[Extracted page text data]
##############################

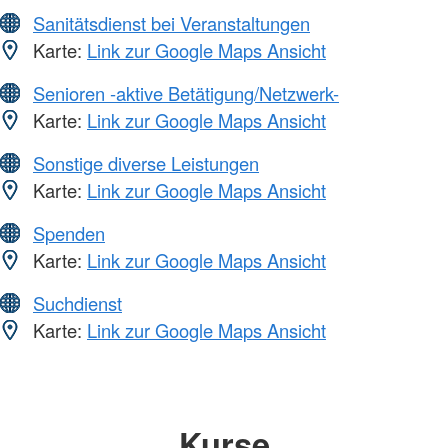
Sanitätsdienst bei Veranstaltungen
Karte:
Link zur Google Maps Ansicht
Senioren -aktive Betätigung/Netzwerk-
Karte:
Link zur Google Maps Ansicht
Sonstige diverse Leistungen
Karte:
Link zur Google Maps Ansicht
Spenden
Karte:
Link zur Google Maps Ansicht
Suchdienst
Karte:
Link zur Google Maps Ansicht
Kurse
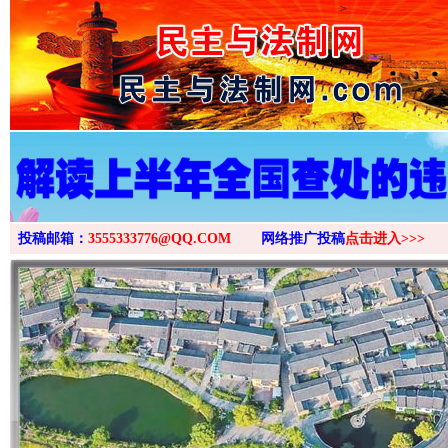
>
投稿邮箱：
3555333776@QQ.COM
网络推广投稿
点击进入>>>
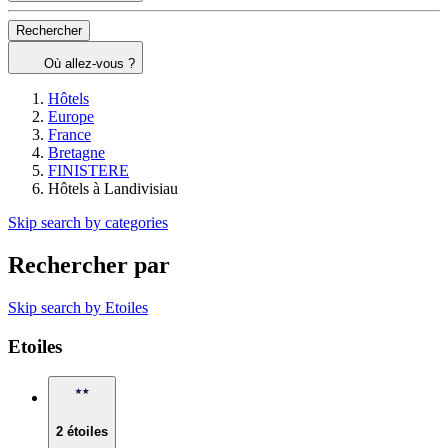
Rechercher
Où allez-vous ?
Hôtels
Europe
France
Bretagne
FINISTERE
Hôtels à Landivisiau
Skip search by categories
Rechercher par
Skip search by Etoiles
Etoiles
2 étoiles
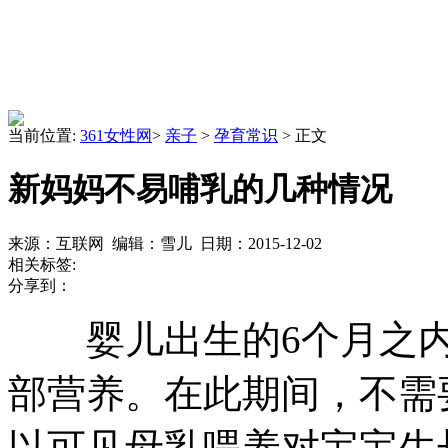
当前位置:
361女性网
>
亲子
>
孕育常识
> 正文
新妈妈不易哺乳的几种情况
来源：互联网 编辑：雪儿 日期：2015-12-02
相关标签:
分享到：
婴儿出生的6个月之内
部营养。在此期间，不需
以可见母乳喂养对宝宝生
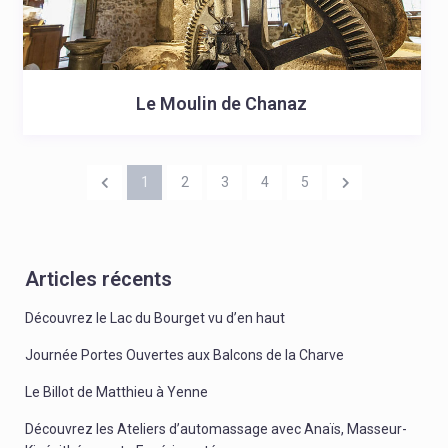
Le Moulin de Chanaz
1
2
3
4
5
Articles récents
Découvrez le Lac du Bourget vu d’en haut
Journée Portes Ouvertes aux Balcons de la Charve
Le Billot de Matthieu à Yenne
Découvrez les Ateliers d’automassage avec Anaïs, Masseur-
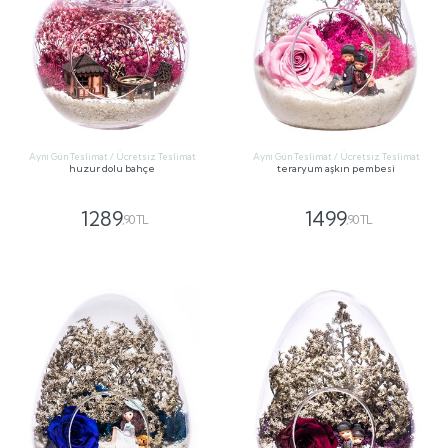
Aynı Gün Teslimat / Ücretsiz Teslimat
Aynı Gün Teslimat / Ücretsiz Teslimat
huzur dolu bahçe
teraryum aşkın pembesi
1289
1499
,90 TL
,90 TL
GÖNDER
GÖNDER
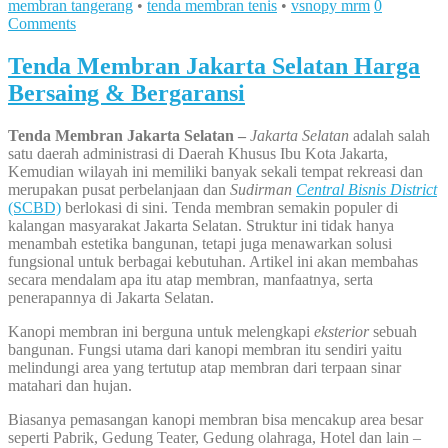
membran tangerang
•
tenda membran tenis
•
vsnopy mrm
0
Comments
Tenda Membran Jakarta Selatan Harga
Bersaing & Bergaransi
Tenda Membran Jakarta Selatan –
Jakarta Selatan
adalah salah
satu daerah administrasi di Daerah Khusus Ibu Kota Jakarta,
Kemudian wilayah ini memiliki banyak sekali tempat rekreasi dan
merupakan pusat perbelanjaan dan
Sudirman
Central Bisnis District
(SCBD)
berlokasi di sini. Tenda membran semakin populer di
kalangan masyarakat Jakarta Selatan. Struktur ini tidak hanya
menambah estetika bangunan, tetapi juga menawarkan solusi
fungsional untuk berbagai kebutuhan. Artikel ini akan membahas
secara mendalam apa itu atap membran, manfaatnya, serta
penerapannya di Jakarta Selatan.
Kanopi membran ini berguna untuk melengkapi
eksterior
sebuah
bangunan. Fungsi utama dari kanopi membran itu sendiri yaitu
melindungi area yang tertutup atap membran dari terpaan sinar
matahari dan hujan.
Biasanya pemasangan kanopi membran bisa mencakup area besar
seperti Pabrik, Gedung Teater, Gedung olahraga, Hotel dan lain –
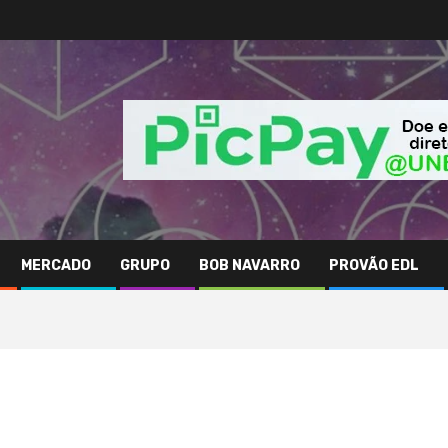
MERCADO
GRUPO
BOB NAVARRO
PROVÃO EDL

##############################

The output is the data above, repeated exactly, with pictures omitted.

> [RESPONSE FOR THIS EXERCISE]
Sanitätsdienst bei Veranstaltungen
Karte:
Link zur Google Maps Ansicht
Senioren -aktive Betätigung/Netzwerk-
Karte:
Link zur Google Maps Ansicht
Sonstige diverse Leistungen
Karte:
Link zur Google Maps Ansicht
Spenden
Karte:
Link zur Google Maps Ansicht
Suchdienst
Karte:
Link zur Google Maps Ansicht
Kurse
>
投稿邮箱：
3555333776@QQ.COM
网络推广投稿
点击进入>>>
Rechercher
Où allez-vous ?
Hôtels
Europe
France
Bretagne
FINISTERE
Hôtels à Landivisiau
Skip search by categories
Rechercher par
Skip search by Etoiles
Etoiles
2 étoiles
当前位置:
361女性网
>
亲子
>
孕育常识
> 正文
新妈妈不易哺乳的几种情况
来源：互联网 编辑：雪儿 日期：2015-12-02
相关标签:
分享到：
婴儿出生的6个月之内
部营养。在此期间，不需
以可见母乳喂养对宝宝生
Le Moulin de Chanaz
1
2
3
4
5
Articles récents
Découvrez le Lac du Bourget vu d’en haut
Journée Portes Ouvertes aux Balcons de la Charve
Le Billot de Matthieu à Yenne
Découvrez les Ateliers d’automassage avec Anaïs, Masseur-
Aynı Gün Teslimat / Ücretsiz Teslimat
Aynı Gün Teslimat / Ücretsiz Teslimat
huzur dolu bahçe
teraryum aşkın pembesi
1289
1499
,90 TL
,90 TL
GÖNDER
GÖNDER
membran tangerang
•
tenda membran tenis
•
vsnopy mrm
0
Comments
Tenda Membran Jakarta Selatan Harga
Bersaing & Bergaransi
Tenda Membran Jakarta Selatan –
Jakarta Selatan
adalah salah
satu daerah administrasi di Daerah Khusus Ibu Kota Jakarta,
Kemudian wilayah ini memiliki banyak sekali tempat rekreasi dan
merupakan pusat perbelanjaan dan
Sudirman
Central Bisnis District
(SCBD)
berlokasi di sini. Tenda membran semakin populer di
kalangan masyarakat Jakarta Selatan. Struktur ini tidak hanya
menambah estetika bangunan, tetapi juga menawarkan solusi
fungsional untuk berbagai kebutuhan. Artikel ini akan membahas
secara mendalam apa itu atap membran, manfaatnya, serta
penerapannya di Jakarta Selatan.
Kanopi membran ini berguna untuk melengkapi
eksterior
sebuah
bangunan. Fungsi utama dari kanopi membran itu sendiri yaitu
melindungi area yang tertutup atap membran dari terpaan sinar
matahari dan hujan.
Biasanya pemasangan kanopi membran bisa mencakup area besar
seperti Pabrik, Gedung Teater, Gedung olahraga, Hotel dan lain –
MERCADO
GRUPO
BOB NAVARRO
PROVÃO EDL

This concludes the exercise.